§ TASK INSTRUCTIONS:
Read the data below line by line and copy each one with "Jill" in it.

Start of ENTRIES SHOWN

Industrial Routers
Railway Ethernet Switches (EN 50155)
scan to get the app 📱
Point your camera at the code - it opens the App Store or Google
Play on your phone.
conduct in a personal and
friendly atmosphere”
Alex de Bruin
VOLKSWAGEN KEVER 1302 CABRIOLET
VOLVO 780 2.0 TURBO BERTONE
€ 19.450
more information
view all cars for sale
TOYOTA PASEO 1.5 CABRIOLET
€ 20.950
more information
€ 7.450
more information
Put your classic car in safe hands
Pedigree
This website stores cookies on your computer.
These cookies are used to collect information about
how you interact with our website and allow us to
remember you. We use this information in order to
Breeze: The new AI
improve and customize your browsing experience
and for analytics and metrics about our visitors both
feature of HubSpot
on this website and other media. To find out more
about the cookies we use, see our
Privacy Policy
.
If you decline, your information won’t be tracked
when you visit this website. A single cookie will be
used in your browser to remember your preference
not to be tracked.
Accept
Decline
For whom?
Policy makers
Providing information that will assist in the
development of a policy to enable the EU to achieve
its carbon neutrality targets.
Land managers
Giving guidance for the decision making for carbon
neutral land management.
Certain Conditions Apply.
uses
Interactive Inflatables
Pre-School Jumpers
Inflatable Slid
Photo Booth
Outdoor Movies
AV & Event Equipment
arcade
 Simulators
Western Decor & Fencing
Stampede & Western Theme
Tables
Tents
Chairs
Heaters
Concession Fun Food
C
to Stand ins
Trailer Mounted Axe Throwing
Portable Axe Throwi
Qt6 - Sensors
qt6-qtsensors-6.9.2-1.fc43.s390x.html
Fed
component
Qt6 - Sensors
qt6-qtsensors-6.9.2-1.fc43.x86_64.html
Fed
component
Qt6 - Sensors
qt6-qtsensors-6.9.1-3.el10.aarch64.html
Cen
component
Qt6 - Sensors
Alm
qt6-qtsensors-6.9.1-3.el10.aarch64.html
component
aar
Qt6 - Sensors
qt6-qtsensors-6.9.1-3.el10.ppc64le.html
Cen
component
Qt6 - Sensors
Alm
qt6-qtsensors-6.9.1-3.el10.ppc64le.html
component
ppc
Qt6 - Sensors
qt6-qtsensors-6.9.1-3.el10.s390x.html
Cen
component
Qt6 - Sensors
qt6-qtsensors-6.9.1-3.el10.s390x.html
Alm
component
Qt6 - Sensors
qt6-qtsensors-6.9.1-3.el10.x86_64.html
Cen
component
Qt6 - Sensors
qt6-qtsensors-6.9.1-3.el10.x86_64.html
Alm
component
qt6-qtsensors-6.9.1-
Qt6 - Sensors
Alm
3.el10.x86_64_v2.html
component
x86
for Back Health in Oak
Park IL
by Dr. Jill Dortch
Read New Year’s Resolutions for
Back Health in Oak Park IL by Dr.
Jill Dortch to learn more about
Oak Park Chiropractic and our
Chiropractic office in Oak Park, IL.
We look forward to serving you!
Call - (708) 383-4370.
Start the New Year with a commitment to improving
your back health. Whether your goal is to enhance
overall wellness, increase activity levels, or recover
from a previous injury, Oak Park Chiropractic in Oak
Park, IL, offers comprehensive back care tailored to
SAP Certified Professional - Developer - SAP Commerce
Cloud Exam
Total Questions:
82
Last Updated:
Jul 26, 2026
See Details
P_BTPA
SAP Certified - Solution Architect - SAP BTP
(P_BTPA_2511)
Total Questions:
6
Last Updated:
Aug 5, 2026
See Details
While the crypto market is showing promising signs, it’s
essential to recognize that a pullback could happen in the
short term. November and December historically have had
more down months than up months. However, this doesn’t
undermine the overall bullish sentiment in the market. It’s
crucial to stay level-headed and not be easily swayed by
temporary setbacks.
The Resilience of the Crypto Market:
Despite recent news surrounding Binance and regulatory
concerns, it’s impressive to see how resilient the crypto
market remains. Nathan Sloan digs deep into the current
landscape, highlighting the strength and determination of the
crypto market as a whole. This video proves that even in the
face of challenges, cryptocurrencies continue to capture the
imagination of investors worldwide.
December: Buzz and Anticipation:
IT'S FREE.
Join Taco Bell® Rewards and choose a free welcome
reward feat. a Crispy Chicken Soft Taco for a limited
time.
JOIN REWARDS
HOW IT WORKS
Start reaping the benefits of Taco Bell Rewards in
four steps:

End of ENTRIES SHOWN

§ YOUR SOLUTION:
by Dr. Jill Dortch
Jill Dortch to learn more about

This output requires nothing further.